Your objective: For the string "手动十进制卡号", state the number of lines in the data that contain it, and nothing else.

[Stored entries]
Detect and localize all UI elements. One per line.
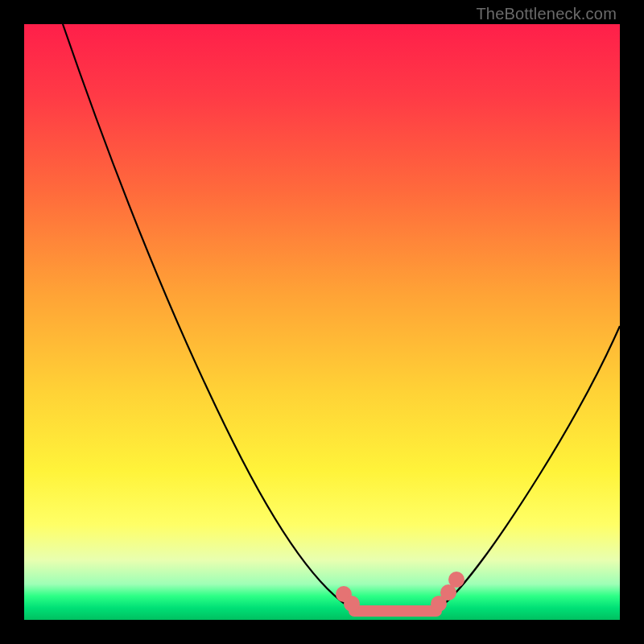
curve-right-branch: [436, 326, 620, 610]
marker-dot: [448, 572, 464, 588]
marker-dot: [344, 596, 360, 612]
chart-frame: TheBottleneck.com: [0, 0, 644, 644]
watermark-text: TheBottleneck.com: [476, 5, 617, 23]
curve-left-branch: [63, 24, 354, 610]
plot-area: [24, 24, 620, 620]
plot-svg: [24, 24, 620, 620]
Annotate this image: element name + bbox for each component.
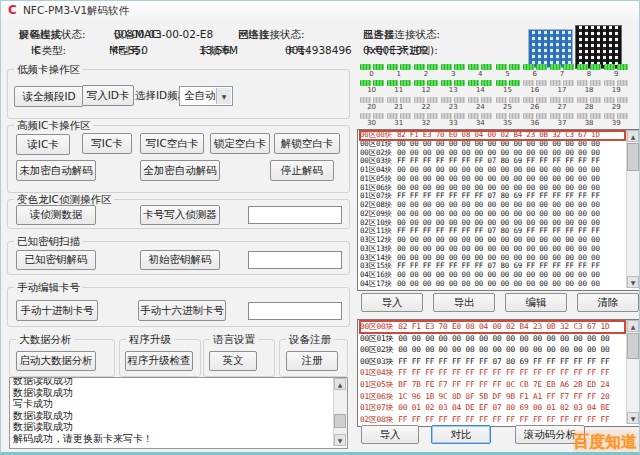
key-indicator-icon <box>481 97 492 103</box>
language-english-button[interactable]: 英文 <box>209 351 257 371</box>
read-full-band-id-button[interactable]: 读全频段ID <box>14 86 84 107</box>
sector-number: 32 <box>412 119 439 127</box>
manual-card-input[interactable] <box>248 302 342 320</box>
hex-row: 04区17块00 00 00 00 00 00 00 00 00 00 00 0… <box>360 280 625 289</box>
app-window: C NFC-PM3-V1解码软件 设备连接状态: 解码模式 设备MAC: 00-… <box>0 0 640 455</box>
key-indicator-icon <box>414 97 425 103</box>
hex-row: 00区01块00 00 00 00 00 00 00 00 00 00 00 0… <box>360 333 625 345</box>
hex-top-scroll-thumb[interactable] <box>627 143 639 171</box>
key-indicator-icon <box>590 113 601 119</box>
stop-decode-button[interactable]: 停止解码 <box>270 160 334 181</box>
key-indicator-icon <box>427 64 438 70</box>
write-card-to-detector-button[interactable]: 卡号写入侦测器 <box>140 205 220 225</box>
scroll-down-icon[interactable]: ▼ <box>627 276 639 288</box>
chameleon-input[interactable] <box>248 206 342 224</box>
sector-number: 29 <box>603 103 630 111</box>
lock-blank-card-button[interactable]: 锁定空白卡 <box>210 133 270 154</box>
sector-cell: 14 <box>467 79 494 95</box>
hex-row: 00区02块00 00 00 00 00 00 00 00 00 00 00 0… <box>360 344 625 356</box>
sector-number: 5 <box>494 70 521 78</box>
sector-cell: 16 <box>521 79 548 95</box>
key-indicator-icon <box>481 113 492 119</box>
compare-button[interactable]: 对比 <box>431 425 491 444</box>
upgrade-check-button[interactable]: 程序升级检查 <box>125 351 193 371</box>
key-indicator-icon <box>427 97 438 103</box>
title-bar: C NFC-PM3-V1解码软件 <box>1 1 639 20</box>
clear-button[interactable]: 清除 <box>577 293 639 312</box>
key-indicator-icon <box>536 113 547 119</box>
read-detect-data-button[interactable]: 读侦测数据 <box>16 205 96 225</box>
import-bottom-button[interactable]: 导入 <box>361 425 419 444</box>
sector-cell: 17 <box>548 79 575 95</box>
hex-bottom-scroll-thumb[interactable] <box>627 333 639 359</box>
known-key-input[interactable] <box>248 251 342 269</box>
sector-number: 35 <box>494 119 521 127</box>
log-scroll-thumb[interactable] <box>334 414 346 428</box>
log-line: 解码成功，请更换新卡来写卡！ <box>13 433 331 445</box>
hex-row: 01区07块00 01 02 03 04 DE EF 07 80 69 00 0… <box>360 402 625 414</box>
export-button[interactable]: 导出 <box>433 293 495 312</box>
group-manual-card: 手动编辑卡号 手动十进制卡号 手动十六进制卡号 <box>7 287 350 327</box>
hex-top-scrollbar[interactable]: ▲ ▼ <box>626 130 640 288</box>
start-big-data-button[interactable]: 启动大数据分析 <box>16 351 96 371</box>
scroll-up-icon[interactable]: ▲ <box>627 320 639 332</box>
hex-rows-top: 00区00块82 F1 E3 70 E0 08 04 00 02 B4 23 0… <box>360 131 625 289</box>
scroll-down-icon[interactable]: ▼ <box>334 434 346 446</box>
group-chameleon: 变色龙IC侦测操作区 读侦测数据 卡号写入侦测器 <box>7 199 350 229</box>
key-indicator-icon <box>590 64 601 70</box>
sector-number: 28 <box>576 103 603 111</box>
id-band-select[interactable]: 全自动 ▼ <box>179 86 233 106</box>
sector-cell: 35 <box>494 112 521 128</box>
log-scrollbar[interactable]: ▲ ▼ <box>333 378 347 446</box>
edit-button[interactable]: 编辑 <box>505 293 567 312</box>
scroll-down-icon[interactable]: ▼ <box>627 412 639 424</box>
hex-row: 01区04块FF FF FF FF FF FF FF FF FF FF FF F… <box>360 367 625 379</box>
group-register-title: 设备注册 <box>286 333 334 347</box>
scroll-up-icon[interactable]: ▲ <box>627 130 639 142</box>
key-indicator-icon <box>536 64 547 70</box>
sector-cell: 4 <box>467 63 494 79</box>
write-ic-blank-button[interactable]: 写IC空白卡 <box>140 133 204 154</box>
known-key-decode-button[interactable]: 已知密钥解码 <box>16 250 96 270</box>
key-indicator-icon <box>454 113 465 119</box>
register-button[interactable]: 注册 <box>286 351 338 371</box>
sector-cell: 18 <box>576 79 603 95</box>
group-hf-title: 高频IC卡操作区 <box>14 119 93 133</box>
hex-bottom-scrollbar[interactable]: ▲ ▼ <box>626 320 640 424</box>
sector-grid: 0123456789101112131415161718192021222324… <box>358 63 631 128</box>
sector-number: 6 <box>521 70 548 78</box>
sector-number: 17 <box>548 86 575 94</box>
sector-cell: 36 <box>521 112 548 128</box>
read-ic-button[interactable]: 读IC卡 <box>16 134 70 155</box>
sector-number: 8 <box>576 70 603 78</box>
sector-cell: 0 <box>358 63 385 79</box>
write-ic-button[interactable]: 写IC卡 <box>82 133 132 154</box>
import-button[interactable]: 导入 <box>361 293 423 312</box>
sector-cell: 39 <box>603 112 630 128</box>
key-indicator-icon <box>577 97 588 103</box>
group-hf-ic: 高频IC卡操作区 读IC卡 写IC卡 写IC空白卡 锁定空白卡 解锁空白卡 未加… <box>7 125 350 193</box>
sector-number: 20 <box>358 103 385 111</box>
unencrypted-auto-decode-button[interactable]: 未加密自动解码 <box>16 160 96 181</box>
initial-key-decode-button[interactable]: 初始密钥解码 <box>140 250 220 270</box>
sector-cell: 10 <box>358 79 385 95</box>
sector-number: 23 <box>440 103 467 111</box>
manual-hex-card-button[interactable]: 手动十六进制卡号 <box>138 300 226 321</box>
unlock-blank-card-button[interactable]: 解锁空白卡 <box>274 133 340 154</box>
encrypted-auto-decode-button[interactable]: 全加密自动解码 <box>140 160 220 181</box>
chevron-down-icon[interactable]: ▼ <box>216 88 231 104</box>
group-lf-title: 低频卡操作区 <box>14 63 83 77</box>
write-id-card-button[interactable]: 写入ID卡 <box>82 85 134 106</box>
scroll-up-icon[interactable]: ▲ <box>334 378 346 390</box>
log-lines: 数据读取成功数据读取成功写卡成功数据读取成功数据读取成功解码成功，请更换新卡来写… <box>13 377 331 444</box>
hex-rows-bottom: 00区00块82 F1 E3 70 E0 08 04 00 02 B4 23 0… <box>360 321 625 425</box>
log-line: 数据读取成功 <box>13 387 331 399</box>
sector-number: 21 <box>385 103 412 111</box>
manual-decimal-card-button[interactable]: 手动十进制卡号 <box>16 300 98 321</box>
group-language-title: 语言设置 <box>210 333 258 347</box>
log-output[interactable]: 数据读取成功数据读取成功写卡成功数据读取成功数据读取成功解码成功，请更换新卡来写… <box>9 377 348 449</box>
sector-number: 37 <box>548 119 575 127</box>
sector-cell: 8 <box>576 63 603 79</box>
group-big-data: 大数据分析 启动大数据分析 <box>9 339 115 377</box>
sector-number: 34 <box>467 119 494 127</box>
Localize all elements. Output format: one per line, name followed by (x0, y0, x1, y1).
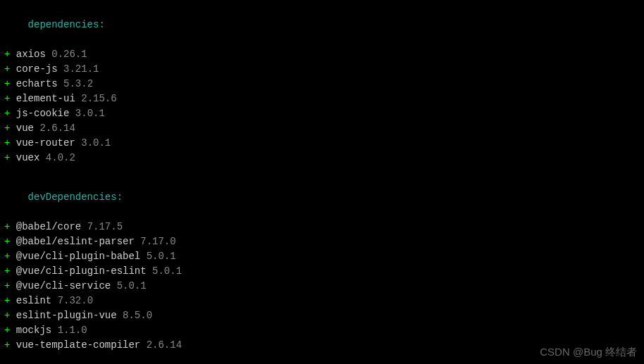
package-version: 3.21.1 (63, 63, 99, 75)
plus-icon: + (4, 63, 10, 75)
package-name: element-ui (16, 93, 75, 104)
package-version: 3.0.1 (81, 137, 111, 149)
package-name: @vue/cli-plugin-babel (16, 251, 140, 262)
package-version: 5.0.1 (117, 280, 147, 291)
package-name: vue-router (16, 137, 75, 149)
package-line: + @babel/core 7.17.5 (4, 220, 640, 234)
package-version: 4.0.2 (46, 152, 75, 163)
package-name: vue (16, 123, 34, 134)
package-line: + eslint 7.32.0 (4, 294, 640, 308)
package-version: 7.32.0 (58, 295, 93, 306)
plus-icon: + (4, 152, 10, 163)
package-name: @babel/core (16, 221, 81, 232)
package-name: echarts (16, 78, 58, 89)
plus-icon: + (4, 236, 10, 247)
package-line: + js-cookie 3.0.1 (4, 106, 640, 121)
package-version: 5.3.2 (63, 78, 93, 89)
plus-icon: + (4, 310, 10, 321)
package-version: 2.15.6 (81, 93, 116, 104)
plus-icon: + (4, 78, 10, 89)
section-label: devDependencies: (28, 192, 123, 203)
package-name: js-cookie (16, 108, 70, 119)
package-line: + vue 2.6.14 (4, 121, 640, 136)
dependencies-header: dependencies: (4, 3, 640, 47)
package-line: + @vue/cli-plugin-eslint 5.0.1 (4, 264, 640, 279)
package-name: mockjs (16, 325, 51, 336)
package-name: eslint (16, 295, 51, 306)
package-version: 8.5.0 (123, 310, 152, 321)
package-version: 5.0.1 (152, 265, 182, 277)
package-name: axios (16, 49, 46, 60)
package-line: + eslint-plugin-vue 8.5.0 (4, 308, 640, 323)
package-name: eslint-plugin-vue (16, 310, 117, 321)
plus-icon: + (4, 325, 10, 336)
plus-icon: + (4, 265, 10, 277)
watermark: CSDN @Bug 终结者 (540, 344, 637, 360)
plus-icon: + (4, 108, 10, 119)
package-name: core-js (16, 63, 58, 75)
package-line: + @vue/cli-service 5.0.1 (4, 279, 640, 294)
package-version: 7.17.5 (87, 221, 123, 232)
package-version: 1.1.0 (58, 325, 87, 336)
package-line: + element-ui 2.15.6 (4, 92, 640, 106)
package-line: + vue-router 3.0.1 (4, 136, 640, 151)
package-name: vue-template-compiler (16, 339, 140, 351)
plus-icon: + (4, 221, 10, 232)
plus-icon: + (4, 339, 10, 351)
package-version: 3.0.1 (75, 108, 105, 119)
package-line: + mockjs 1.1.0 (4, 323, 640, 338)
devdependencies-list: + @babel/core 7.17.5+ @babel/eslint-pars… (4, 220, 640, 353)
package-line: + @babel/eslint-parser 7.17.0 (4, 234, 640, 249)
plus-icon: + (4, 280, 10, 291)
package-name: @babel/eslint-parser (16, 236, 135, 247)
plus-icon: + (4, 295, 10, 306)
terminal-output: dependencies: + axios 0.26.1+ core-js 3.… (4, 3, 640, 364)
plus-icon: + (4, 251, 10, 262)
package-version: 0.26.1 (51, 49, 87, 60)
section-label: dependencies: (28, 19, 105, 30)
package-line: + axios 0.26.1 (4, 47, 640, 62)
devdependencies-header: devDependencies: (4, 175, 640, 220)
package-version: 2.6.14 (39, 123, 75, 134)
package-version: 5.0.1 (147, 251, 176, 262)
plus-icon: + (4, 123, 10, 134)
plus-icon: + (4, 137, 10, 149)
dependencies-list: + axios 0.26.1+ core-js 3.21.1+ echarts … (4, 47, 640, 165)
package-version: 7.17.0 (140, 236, 175, 247)
plus-icon: + (4, 49, 10, 60)
package-name: @vue/cli-service (16, 280, 111, 291)
package-line: + core-js 3.21.1 (4, 62, 640, 77)
spacer (4, 165, 640, 175)
package-line: + @vue/cli-plugin-babel 5.0.1 (4, 249, 640, 264)
package-name: @vue/cli-plugin-eslint (16, 265, 147, 277)
package-version: 2.6.14 (147, 339, 182, 351)
package-line: + echarts 5.3.2 (4, 77, 640, 92)
package-line: + vuex 4.0.2 (4, 151, 640, 165)
package-name: vuex (16, 152, 40, 163)
plus-icon: + (4, 93, 10, 104)
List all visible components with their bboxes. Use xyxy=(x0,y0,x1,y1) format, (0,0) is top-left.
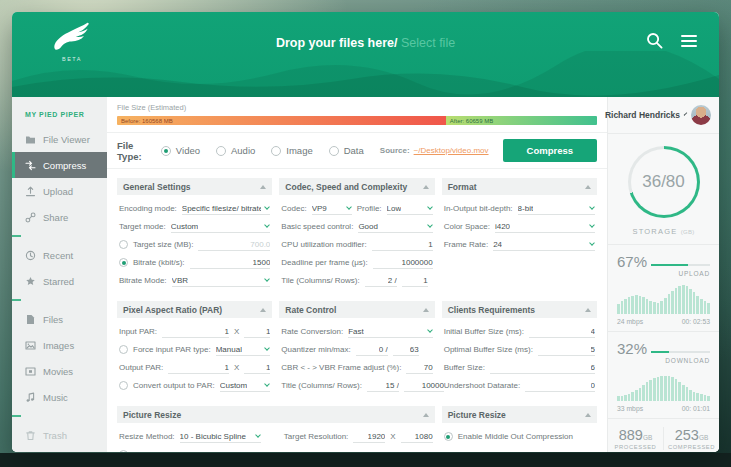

Solution to the exercise: 2